== EXERCISE MATERIAL ==
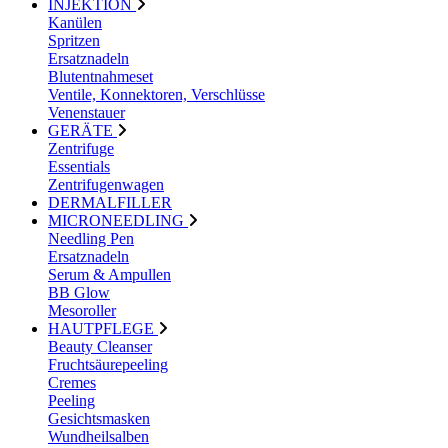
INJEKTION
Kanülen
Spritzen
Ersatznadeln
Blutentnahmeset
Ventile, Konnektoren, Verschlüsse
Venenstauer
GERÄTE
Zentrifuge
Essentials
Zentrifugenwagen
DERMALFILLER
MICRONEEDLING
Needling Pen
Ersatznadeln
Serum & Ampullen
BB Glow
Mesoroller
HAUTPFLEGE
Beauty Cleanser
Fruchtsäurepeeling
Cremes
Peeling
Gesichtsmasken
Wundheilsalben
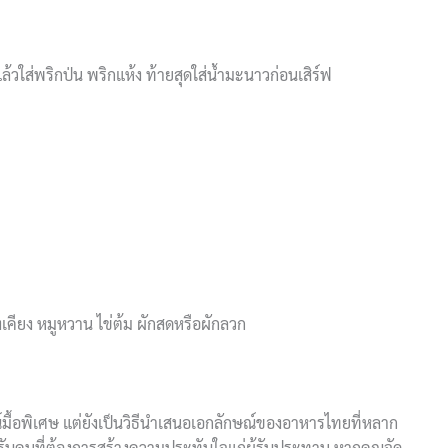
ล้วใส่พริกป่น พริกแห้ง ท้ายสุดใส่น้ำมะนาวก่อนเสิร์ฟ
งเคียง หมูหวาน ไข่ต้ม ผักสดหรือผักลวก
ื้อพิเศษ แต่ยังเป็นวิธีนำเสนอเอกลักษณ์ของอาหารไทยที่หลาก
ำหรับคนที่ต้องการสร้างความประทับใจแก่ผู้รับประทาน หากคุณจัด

---

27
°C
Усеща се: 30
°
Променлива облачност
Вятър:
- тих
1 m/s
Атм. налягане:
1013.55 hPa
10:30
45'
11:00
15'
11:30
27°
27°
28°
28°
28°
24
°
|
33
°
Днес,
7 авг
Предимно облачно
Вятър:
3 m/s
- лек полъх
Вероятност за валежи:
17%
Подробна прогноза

== AIM OF THE EXERCISE ==
In the entries above, find the line with "Blutentnahmeset" and the line with "ำหรับคนที่ต้อง". Write out exactly those two lines and every line between them, pictures excluded.

== SOLVED PROBLEM ==
Blutentnahmeset
Ventile, Konnektoren, Verschlüsse
Venenstauer
GERÄTE
Zentrifuge
Essentials
Zentrifugenwagen
DERMALFILLER
MICRONEEDLING
Needling Pen
Ersatznadeln
Serum & Ampullen
BB Glow
Mesoroller
HAUTPFLEGE
Beauty Cleanser
Fruchtsäurepeeling
Cremes
Peeling
Gesichtsmasken
Wundheilsalben
ล้วใส่พริกป่น พริกแห้ง ท้ายสุดใส่น้ำมะนาวก่อนเสิร์ฟ
งเคียง หมูหวาน ไข่ต้ม ผักสดหรือผักลวก
ื้อพิเศษ แต่ยังเป็นวิธีนำเสนอเอกลักษณ์ของอาหารไทยที่หลาก
ำหรับคนที่ต้องการสร้างความประทับใจแก่ผู้รับประทาน หากคุณจัด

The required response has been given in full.